THE PROBLEM — Every entry below must be retyped exactly, and the pictures must be left out.

DATA TO PROCESS —
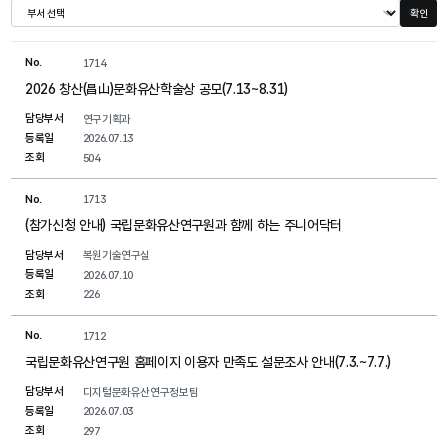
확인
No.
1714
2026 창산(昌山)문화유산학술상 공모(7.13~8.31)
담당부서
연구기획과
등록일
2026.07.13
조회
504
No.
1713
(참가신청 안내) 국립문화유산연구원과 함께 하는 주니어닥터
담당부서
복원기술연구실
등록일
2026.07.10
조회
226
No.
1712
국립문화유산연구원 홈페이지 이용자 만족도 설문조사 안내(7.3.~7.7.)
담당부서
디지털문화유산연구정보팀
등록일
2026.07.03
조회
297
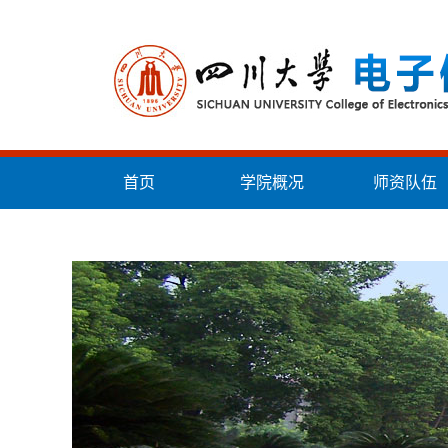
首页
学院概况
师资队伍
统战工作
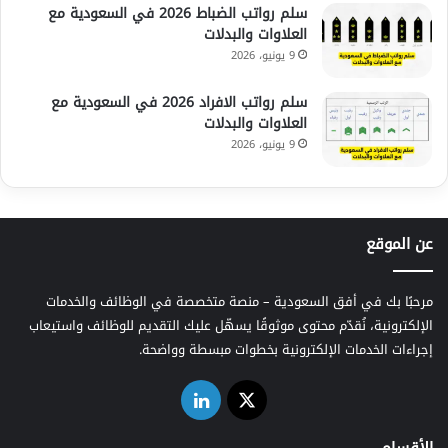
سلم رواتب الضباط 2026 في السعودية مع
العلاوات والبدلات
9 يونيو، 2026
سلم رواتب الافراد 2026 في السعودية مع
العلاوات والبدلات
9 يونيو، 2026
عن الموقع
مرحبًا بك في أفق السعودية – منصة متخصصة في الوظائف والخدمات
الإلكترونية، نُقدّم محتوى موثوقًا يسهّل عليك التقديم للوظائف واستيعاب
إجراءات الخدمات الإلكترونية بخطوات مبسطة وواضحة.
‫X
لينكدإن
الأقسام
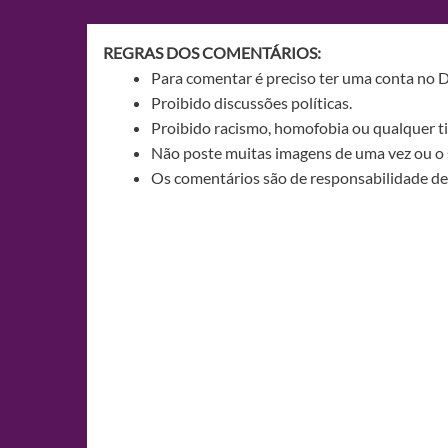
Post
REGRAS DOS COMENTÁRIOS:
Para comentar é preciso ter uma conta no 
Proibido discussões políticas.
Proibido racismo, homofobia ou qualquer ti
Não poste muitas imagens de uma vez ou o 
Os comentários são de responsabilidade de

ANSWER SPACE —
확인
No.
1714
2026 창산(昌山)문화유산학술상 공모(7.13~8.31)
담당부서
연구기획과
등록일
2026.07.13
조회
504
No.
1713
(참가신청 안내) 국립문화유산연구원과 함께 하는 주니어닥터
담당부서
복원기술연구실
등록일
2026.07.10
조회
226
No.
1712
국립문화유산연구원 홈페이지 이용자 만족도 설문조사 안내(7.3.~7.7.)
담당부서
디지털문화유산연구정보팀
등록일
2026.07.03
조회
297
首页
学院概况
师资队伍
统战工作
سلم رواتب الضباط 2026 في السعودية مع
العلاوات والبدلات
9 يونيو، 2026
سلم رواتب الافراد 2026 في السعودية مع
العلاوات والبدلات
9 يونيو، 2026
عن الموقع
مرحبًا بك في أفق السعودية – منصة متخصصة في الوظائف والخدمات
الإلكترونية، نُقدّم محتوى موثوقًا يسهّل عليك التقديم للوظائف واستيعاب
إجراءات الخدمات الإلكترونية بخطوات مبسطة وواضحة.
‫X
لينكدإن
الأقسام
Post
REGRAS DOS COMENTÁRIOS:
Para comentar é preciso ter uma conta no 
Proibido discussões políticas.
Proibido racismo, homofobia ou qualquer ti
Não poste muitas imagens de uma vez ou o 
Os comentários são de responsabilidade de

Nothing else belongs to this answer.